After having explored better-known aspects of Thai society, like Ladyboy and Thai boxers), I wanted to focus on those left behind the recent Thai prosperity, the forced workers in the fishing industry. So I made this photography series called "Slavery at sea".
The US Department of State (TIP report, 2012) estimates that as many as 27 million men, women, and children are currently victims of human trafficking and slavery around the world.
Thailand is the third-largest seafood exporter in the world, after China and Norway, with exports valued by the Food and Agriculture Organization at around $7.3 billion in 2011. The Thai fishing industry extensively relies on slavery and forced labor.
Out of the 2 million Myanmar workers in Thailand, more than 1 million are illegal. The rise in forced labor on Thai fishing boats is linked to the growing global demand for low-cost seafood. The Burmese crews on the fishing boats are treated like modern-day slaves.
Each worker costs about Bt25,000-Bt35,000. The price captains pay for these men is extremely low even by historical standards. Slaves cost 95% less than during the heyday of trafficking in the 19th century, meaning that they are not regarded as long-term investments but as disposable commodities.
Mahachai, unofficially known as “Little Myanmar” is located southwest of Bangkok and crowded with migrant workers from Myanmar. They are employed by Thai employers for the work at seafood factories for minimum wages of Bt200 (5 EUR) per day. The use of trafficked labour is systematic in the Thai fishing industry. Migrant workers in the fishing industry are suffering from terrible abuse and are all too often denied their basic human rights.
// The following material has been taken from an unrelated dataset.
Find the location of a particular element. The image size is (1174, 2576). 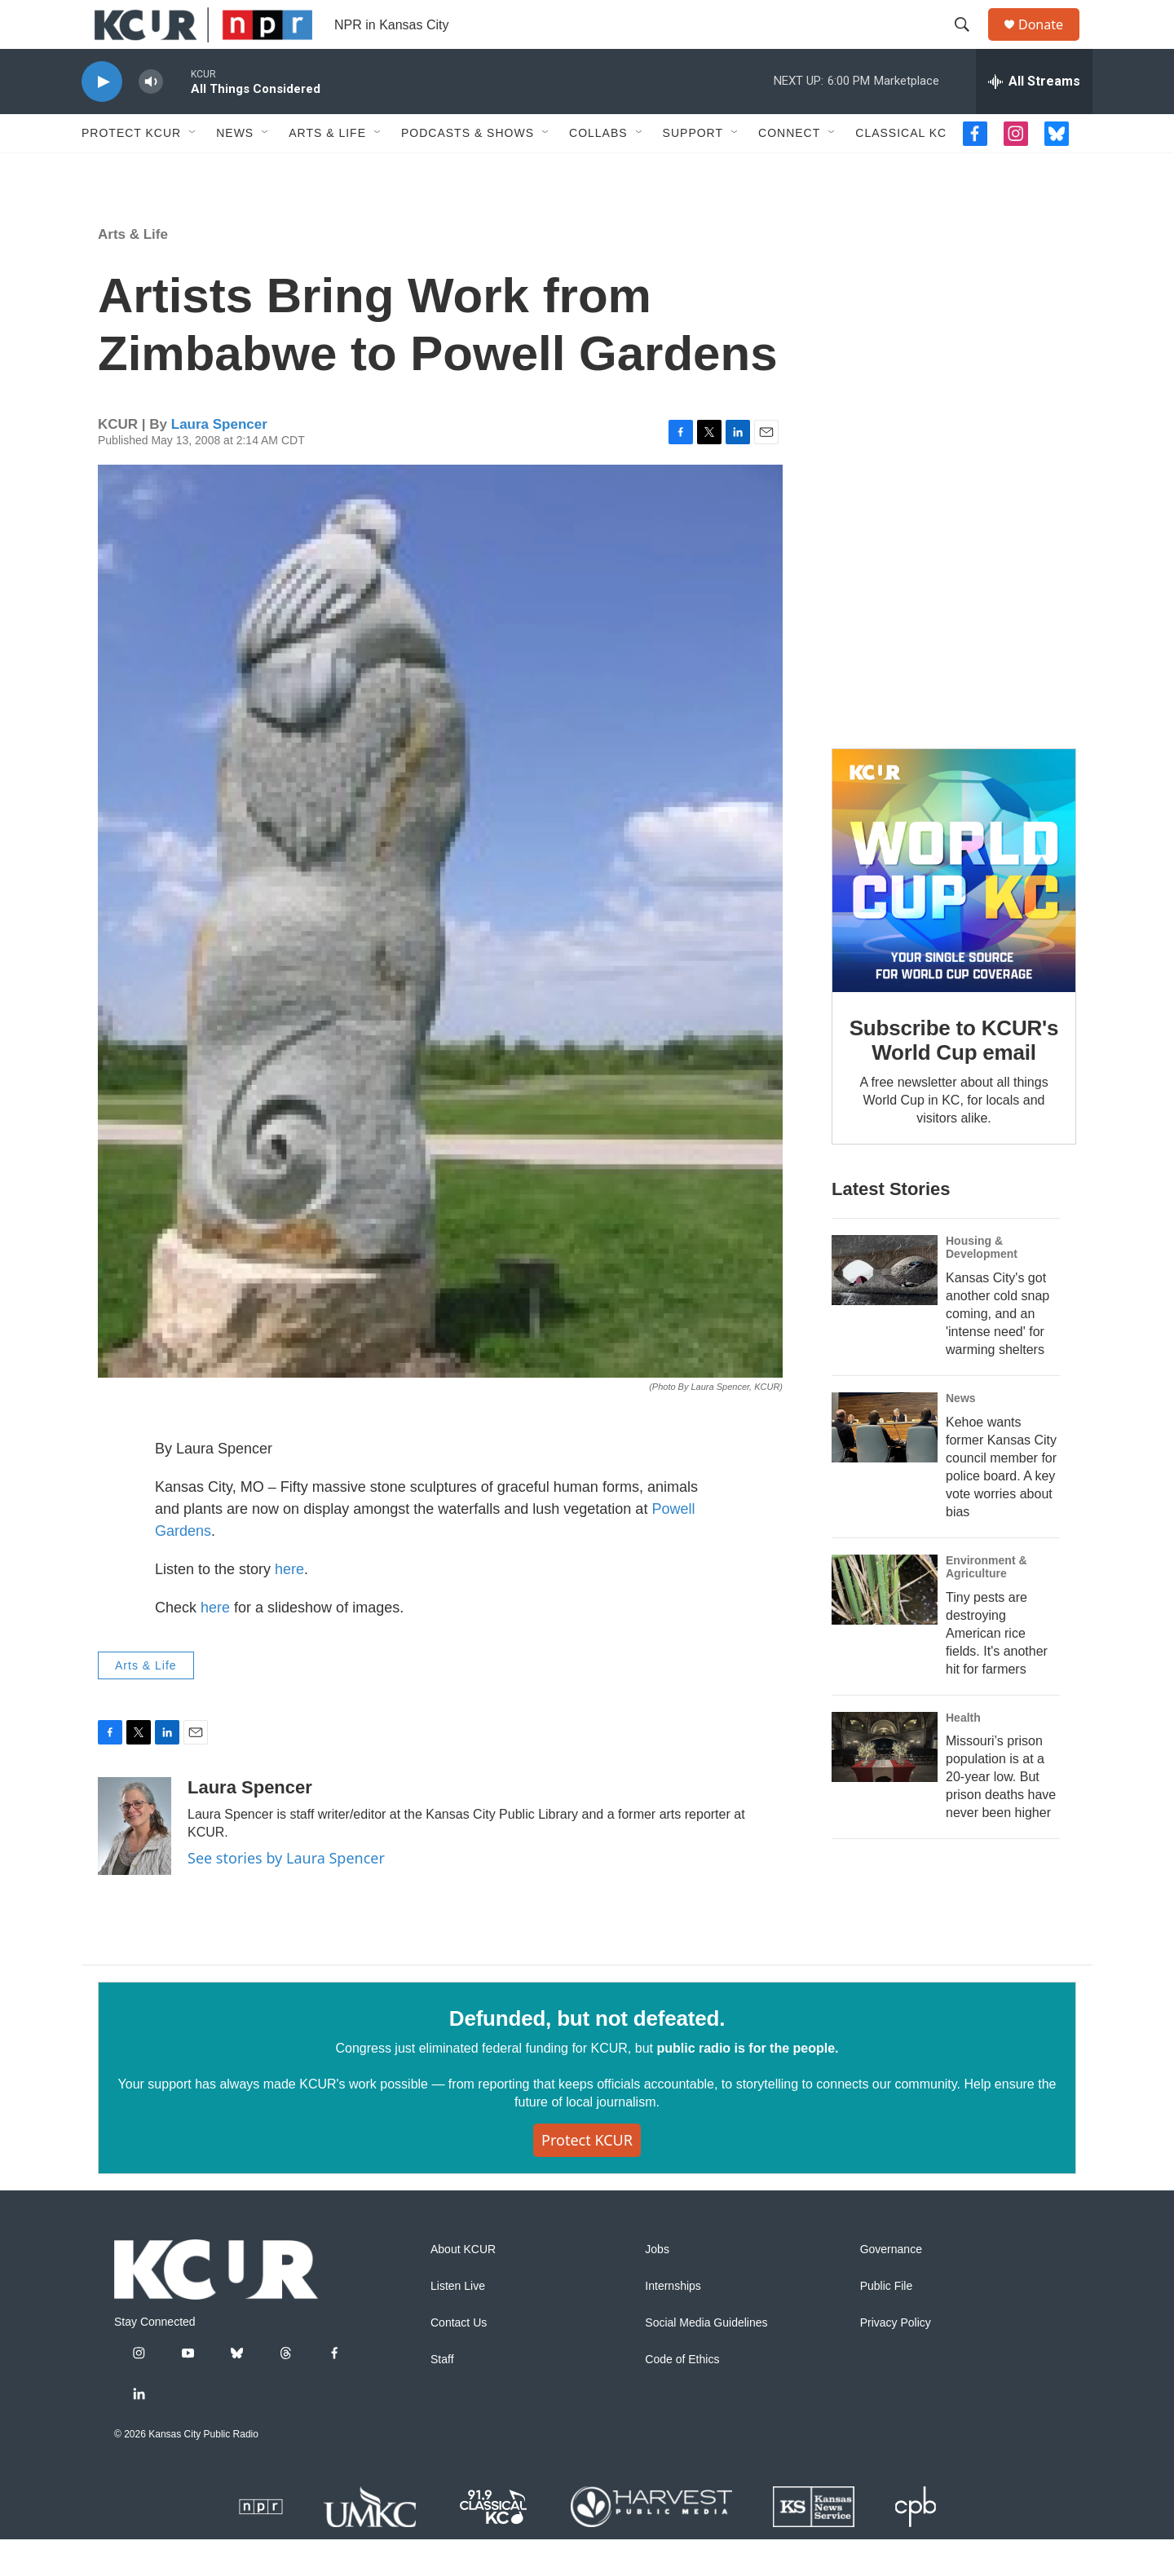

Laura Spencer is located at coordinates (219, 461).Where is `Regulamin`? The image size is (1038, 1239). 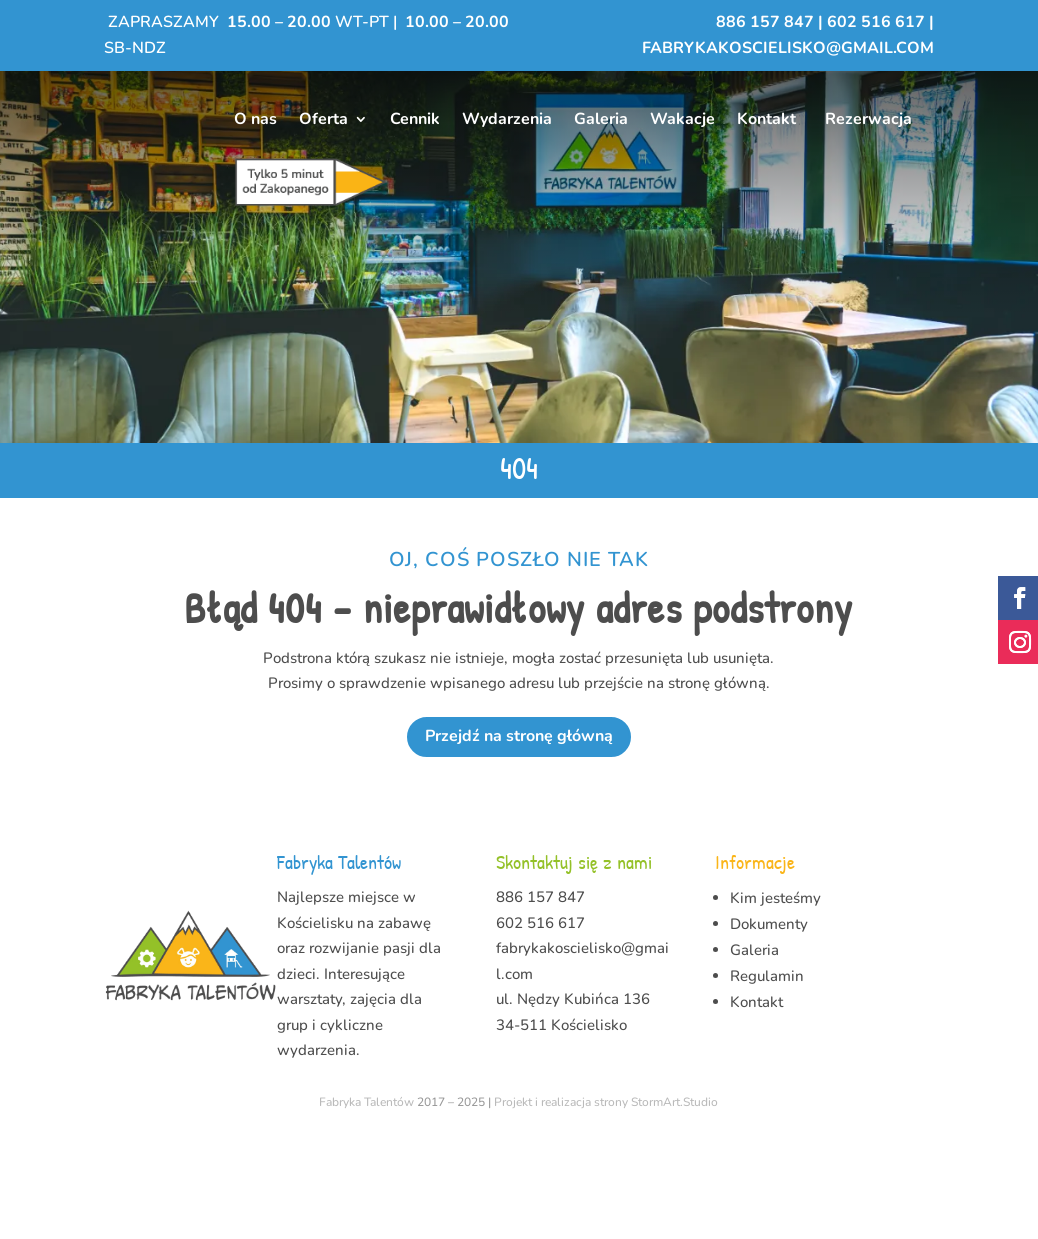 Regulamin is located at coordinates (767, 1074).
Some workers still don't have a status, although many of them have been living here for some time, some even managing to run small businesses like restaurants, bookstores, clothing stores, and hair salons. Although they own small businesses, they still live in fear.
The area is officially under the control of the Thai police department. Migrant workers have to pay a monthly bribe to Thai police officers to avoid the arrest. Police officers usually ask Bt800 per month from a shop owner who does not have all the paperwork. A worker can get arrested easily by police, which makes up stories about their illegal activities. When that happens, a price must be negotiated between the worker and the police.